NÓS, HUMANOS: TÚRBIDOS PRIMORDIAIS
 
Sinto uma convergência estranha entre imensidades às quais fonteamos e insensatezes forjadas com um poder absoluto de gestação, do qual não podemos nos desprover. Se nada há antes, nem depois de nós; se lugar algum existe sem nós, e se mesmo inexistências nos pertencem por idealizações; se nossos deuses, mitos, demônios e demais vultos obscenos servem apaziguar nossas fomes insaciáveis; se nos permitimos emoções que nos ceguem perante singularidades outras tão vastas como nós; se nos chaveamos em portos de onde nos damos direitos de escolhas, às sombras de nossas próprias irradiações imperceptivelmente violadoras; e se nos fortalecemos nos recônditos de eternas almas de amplitude universal; que se há de dizer da cerimônia macabra, em que nos postamos, coexistentemente, como noivo e noiva a gerar de nossas entranhas todas as plântulas, vivas ou por vierem, mortas ou por vierem a morrer, e todas as inaugurações de qualquer ponto do espectro ou dele fora?

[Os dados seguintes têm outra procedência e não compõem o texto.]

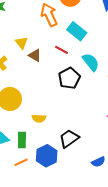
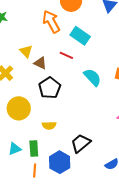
cyan semicircle: (91, 62) -> (92, 77), moved
black pentagon: (69, 78) -> (50, 88), moved
orange line: (21, 162) -> (35, 171), turned -56

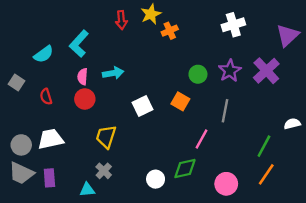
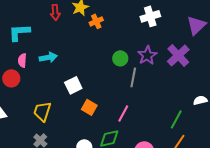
cyan L-shape: (79, 44) -> (19, 32), turned 45
red circle: (85, 99) -> (11, 78), moved
orange square: (180, 101) -> (89, 107), moved
gray line: (225, 111) -> (133, 77), moved

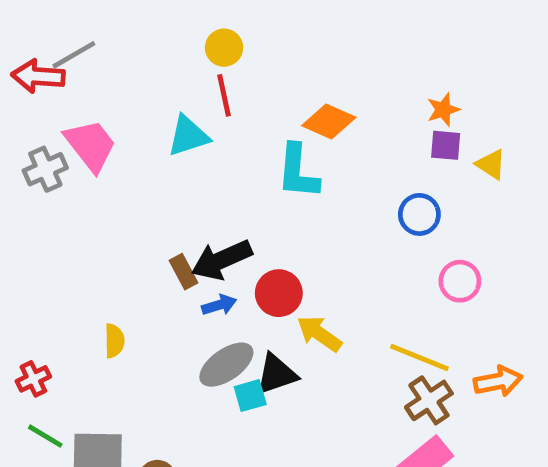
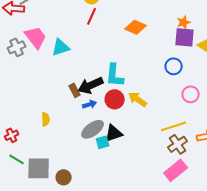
red line: (224, 95) -> (92, 16), turned 36
cyan triangle: (188, 136) -> (61, 47), moved
purple square: (446, 145) -> (185, 37), size x1.5
cyan L-shape: (298, 172) -> (115, 75), moved
yellow arrow: (319, 334) -> (138, 99), moved
yellow line: (419, 357) -> (174, 126), turned -40

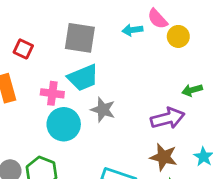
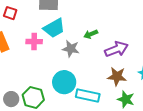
green arrow: (192, 90) -> (91, 34), moved
cyan circle: (64, 124) -> (64, 82), moved

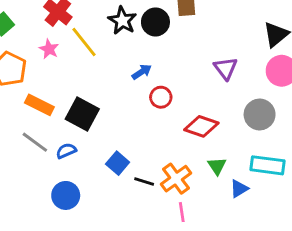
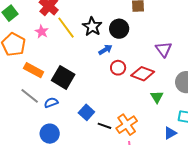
black star: (122, 21) -> (92, 27), moved
black circle: (155, 22) -> (119, 29), moved
red diamond: (201, 126) -> (143, 74), moved
green triangle: (217, 166) -> (157, 97), moved

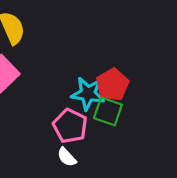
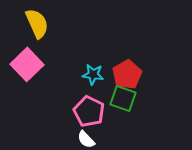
cyan star: (88, 94) -> (93, 74), moved, size x0.7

Eis que tal ilimitado poder de criação e de assimilação de tudo em nossa origem me parece barreira invisível, que nos aprisiona de forma cada vez mais incontida. Ousar contemplar ou sequer imaginar tal barreira, ou além dela, apenas a faz ficar também nossa refém, num paradoxo insolúvel sobre nossos âmagos tacanhos, mas capazes de irradiar, centrada e infindavelmente, todas as possibilidades, como enxovias encouraçadas de incomensurabilidades, libertas dentro das tênues e incompreensíveis muralhas de onde emanamos todas as gêneses possíveis ou não.

Que de mim pudesse não ser origem, melhor fora se não houvesse me atrevido a conceber alguma impossibilidade, nascitura e infalivelmente condenada pela nova inauguração advinda da incapacidade de atingir o não-gerado de mim mesmo. É assustador defrontar tal anomalia: enquanto se pode caminhar pelas estações e respirar o suave ar que nos circunda, contiguamente, toda concepção e todo poder está para nossas vidas parcas, assim como a grande barreira está para nossa onisciência, sempiternamente criadora.

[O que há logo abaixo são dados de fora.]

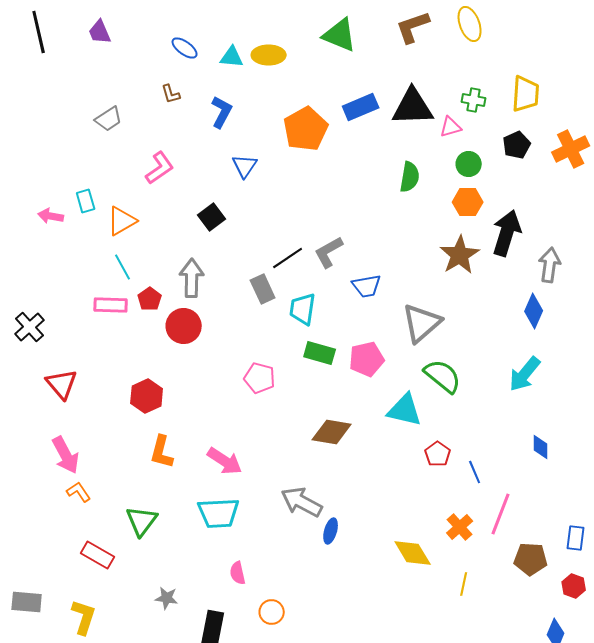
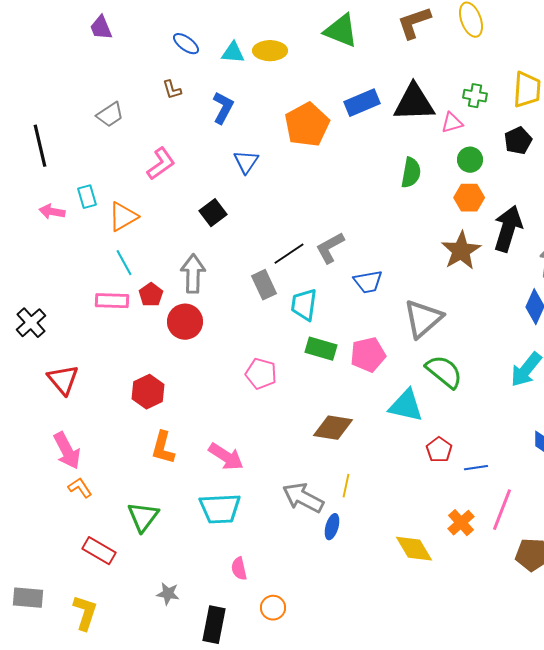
black line: (39, 32) -> (40, 146), moved
blue line: (475, 472) -> (476, 468), turned -75
yellow line: (464, 584) -> (346, 486), moved

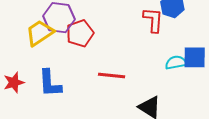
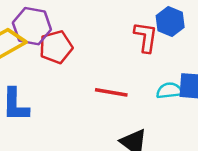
red line: (112, 76) -> (111, 92), moved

Perdida a condição humana (e até o desumano me é possível, apenas por ainda ser humano) que haveria? Se ouso dizer que venha a ser nada, inauguro o nada. Se ouso dizer venha a haver um frio imenso e insentimental, inauguro tal frio. Se ouso dizer que haverá vida eterna com um Deus onipotente a nos zelar, inauguro um paraíso. Se ouso dizer qualquer coisa, inauguro todos os liames da demarcação minha. E isso se dá simplesmente por, sendo anomalia-centro que a tudo pode gerar, inauguro qualquer ato de pensar havido ou por ainda haver.

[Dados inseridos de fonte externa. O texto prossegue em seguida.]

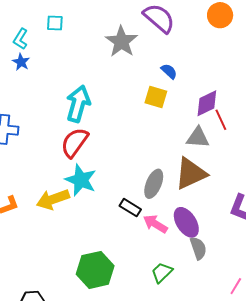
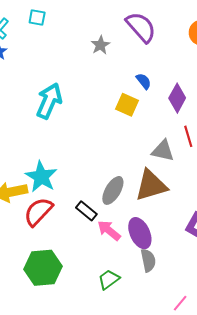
gray star: (121, 42) -> (100, 45), size x0.6
purple diamond: (207, 103) -> (177, 98), moved, turned -44
red semicircle: (75, 142) -> (38, 212), moved

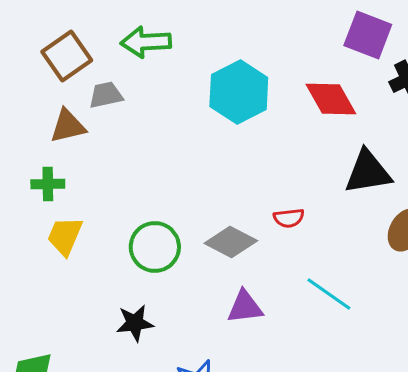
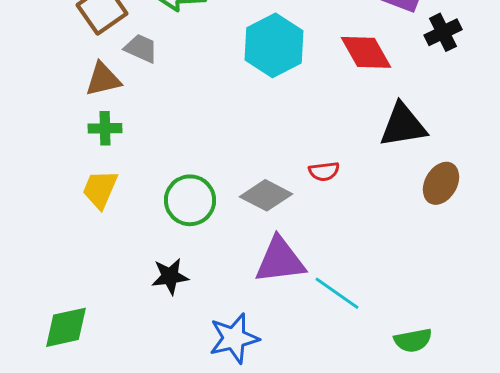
gray trapezoid: (106, 95) -> (141, 48), turned 36
green cross: (48, 184) -> (105, 128), moved
cyan line: (329, 294) -> (337, 293), moved
purple triangle: (245, 307) -> (280, 260), size x1.4

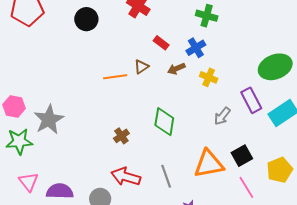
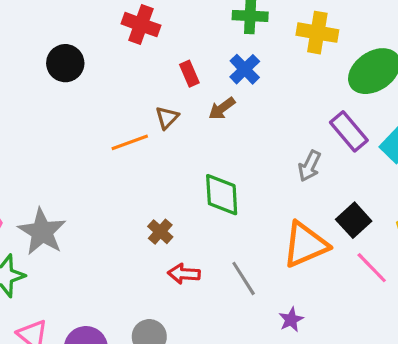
red rectangle: (161, 43) -> (189, 74), turned 42
yellow cross: (209, 77) -> (317, 33), moved, size x1.4
red arrow: (126, 177) -> (184, 274), moved, size x0.7

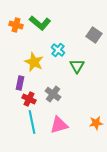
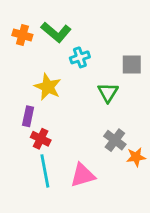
gray square: (94, 35) -> (132, 64), moved, turned -35
cyan cross: (58, 50) -> (80, 57), moved, turned 32
gray cross: (53, 94) -> (115, 140), moved
orange star: (96, 123) -> (136, 157), moved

Se me esforço indigentemente e adentro a mata sombria, vislumbro a morte como barreira, e violo-a também por estar vivo. Se impinjo um olhar além da carcaça que um dia se desmoronará, crio-me após a passagem de uma forma ou de outra, pois todas as possibilidades, ou impossibilidades, de todos os infinitos me são. Não tenho como nem fechar a porta de meu quarto para me cegar, pois o fora que não descortino, também me pertence.

Quanto mais vastos forem os pousares todos, mais ampla se torna a barreira que jamais poderá ser percebida pelas infindáveis crias, descendentes do “ser”.  Se, debatendo-me com tal paradoxo, alucinei-me ao tentar criar um apagamento qualquer onde supostamente não pudesse pousar olhar algum, mais confirmei minha mesma condição transgressora: Humana, e enquanto humana, presa na construção de um tudo possível.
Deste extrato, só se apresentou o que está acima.